Outro feito dos Homens da Luta foi terem conseguido que gente que poderia sentir-se ofendida com a caricatura se tenha de imediato colado a esta pequena vitória; na hora em que se contam espingardas contra o Governo, tudo conta (é espreitar o 5 Dias, para se confirmar). Por outro lado, a caixa de ressonância do Governo na blogosfera rapidamente veio anunciar o nojo que sente perante tal ofensa - ao Governo, presumo. Ah! Ah! Não me divertia tanto há algum tempo, confesso. E a procissão ainda vai no adro, a caminho da Alemanha. A luta é mesmo alegria.

3 comentários

  • Sem imagem de perfil

    da Maia 07.03.2011

    E provavelmente uma boa parte votou no Coelho nas últimas presidenciais!


    Quem disse que os portugas não têm sentido de humor, e não sabem enviar mensagens ao sistema?


    É uma excelente ideia ir buscar os fantasmas que uma esquerda carregou, mas que arrumou no armário. 
    Onde já lá vai o "soldado de Abril", e quem ouviu falar mais da "Catarina Eufémia"?


    Eu adorei a mistura Village People, que ataca a direita usando os fantasmas já enterrados pela esquerda. 
    É uma dupla crítica, contra todo o regime... tal como a crítica que fazem aos sindicalistas, que vivem da luta... colaborando com o regime.
    Neste vídeo 
    http://www.youtube.com/user/VaiTudoAbaixoTV#p/u/1/NZdmpmwMQR8 (http://www.youtube.com/user/VaiTudoAbaixoTV#p/u/1/NZdmpmwMQR8)

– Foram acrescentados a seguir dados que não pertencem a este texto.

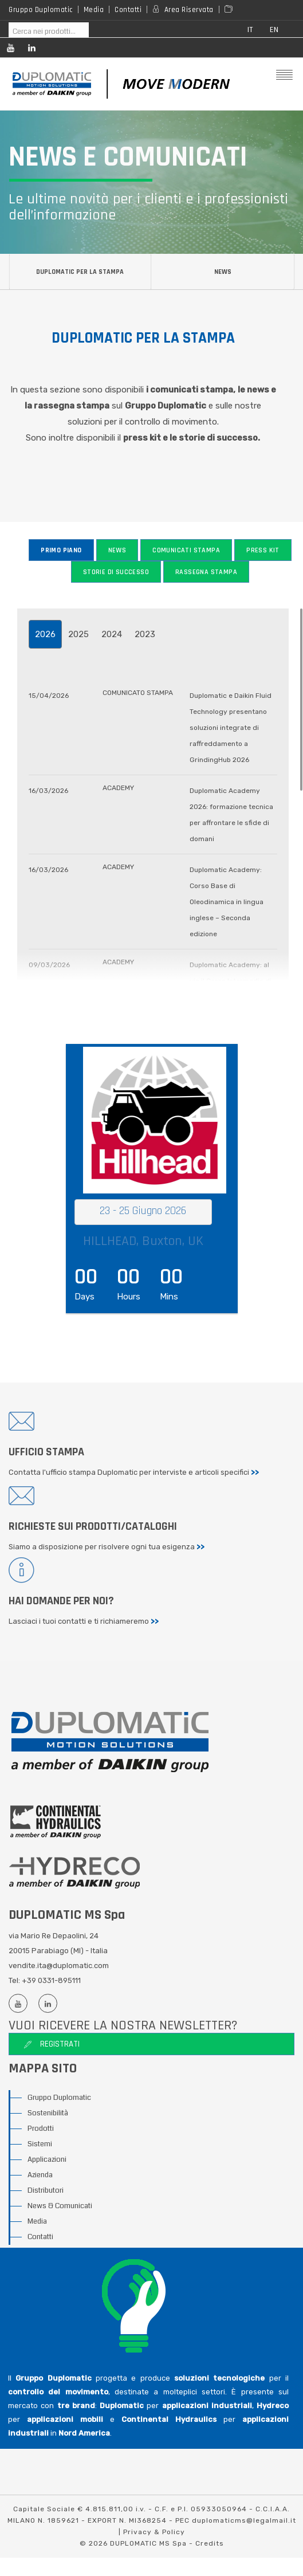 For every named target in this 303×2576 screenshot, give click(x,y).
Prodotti (40, 2129)
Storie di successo (116, 572)
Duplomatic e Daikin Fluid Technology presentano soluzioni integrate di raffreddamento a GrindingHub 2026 (230, 728)
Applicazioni (46, 2160)
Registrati (51, 2044)
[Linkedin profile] (31, 50)
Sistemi (39, 2144)
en (274, 30)
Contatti (128, 9)
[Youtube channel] (10, 50)
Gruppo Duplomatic (41, 9)
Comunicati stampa (186, 550)
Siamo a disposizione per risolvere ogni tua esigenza (106, 1546)
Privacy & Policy (154, 2532)
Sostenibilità (47, 2113)
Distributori (45, 2191)
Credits (209, 2544)
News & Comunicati (59, 2206)
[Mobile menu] (283, 76)
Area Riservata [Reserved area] (189, 9)
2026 (45, 634)
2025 (78, 634)
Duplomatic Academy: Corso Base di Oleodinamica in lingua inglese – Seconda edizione (226, 902)
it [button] (250, 30)
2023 (145, 634)
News (222, 272)
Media (94, 9)
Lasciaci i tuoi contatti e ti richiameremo (84, 1621)
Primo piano (61, 550)
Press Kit (263, 550)
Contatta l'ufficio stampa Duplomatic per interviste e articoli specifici (134, 1472)
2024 (111, 634)
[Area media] (231, 9)
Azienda (40, 2175)
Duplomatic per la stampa (80, 272)
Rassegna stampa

    vemos o Jel a perguntar ao João Proença "não fez greve hoje?", enquanto este se dirigia para apoiar a moção de Sócrates.
    Depois, vemos ainda os pontapés do regime, etc... 


    Mas sobretudo vemos a poderosa ocultação, já que estas coisas até nos facebooks... "grandes divulgadores" têm sempre dificuldade em passar de boca em boca.
  • Sem imagem de perfil

    Antonio Cunha 07.03.2011

    E vemos também, a caricatura aos comunistas e demais sindicalistas que muitas vezes se esquecem do que realmente interessa.